*** Opening of Input ***

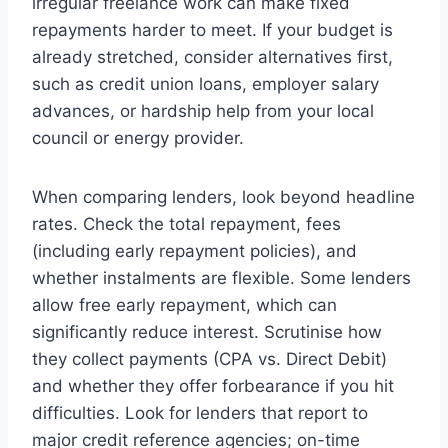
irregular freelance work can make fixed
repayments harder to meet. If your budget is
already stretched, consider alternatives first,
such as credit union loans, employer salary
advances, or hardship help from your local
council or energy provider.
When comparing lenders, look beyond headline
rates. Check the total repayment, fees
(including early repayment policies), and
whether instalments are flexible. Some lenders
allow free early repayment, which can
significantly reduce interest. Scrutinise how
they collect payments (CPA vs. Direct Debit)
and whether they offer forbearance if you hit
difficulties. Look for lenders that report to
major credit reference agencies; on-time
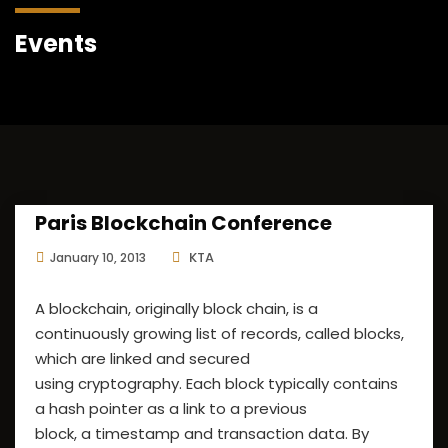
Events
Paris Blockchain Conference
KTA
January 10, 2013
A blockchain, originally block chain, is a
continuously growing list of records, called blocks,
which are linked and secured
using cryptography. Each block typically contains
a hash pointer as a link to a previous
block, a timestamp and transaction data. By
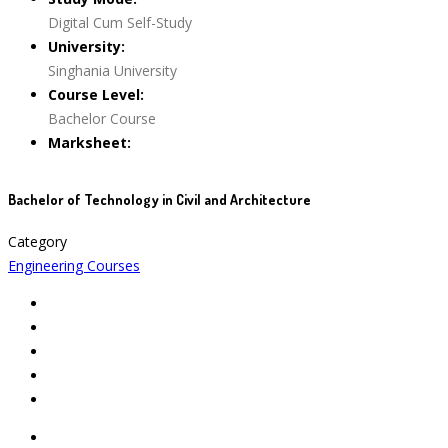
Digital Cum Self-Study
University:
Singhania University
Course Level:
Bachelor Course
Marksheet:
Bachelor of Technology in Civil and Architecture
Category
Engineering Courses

*** Close of Input ***
*** Opening of Input ***

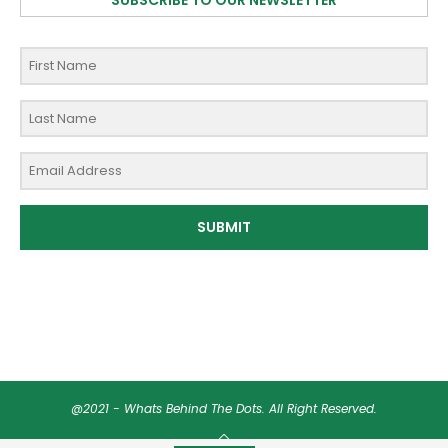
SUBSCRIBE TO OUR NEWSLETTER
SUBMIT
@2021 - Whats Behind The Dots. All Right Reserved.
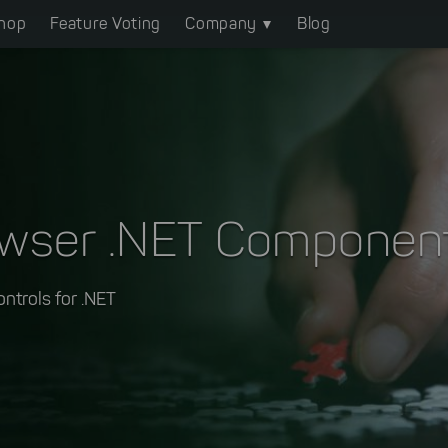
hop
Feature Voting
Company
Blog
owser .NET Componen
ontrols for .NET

*** Close of Input ***

#### Exercise description:
Would you retype exactly the lines above, from the line with "irregular freelance work can make fixed" to the line with "council or energy provider.", with both end lines kept and nothing more?

#### Solved problem:
irregular freelance work can make fixed
repayments harder to meet. If your budget is
already stretched, consider alternatives first,
such as credit union loans, employer salary
advances, or hardship help from your local
council or energy provider.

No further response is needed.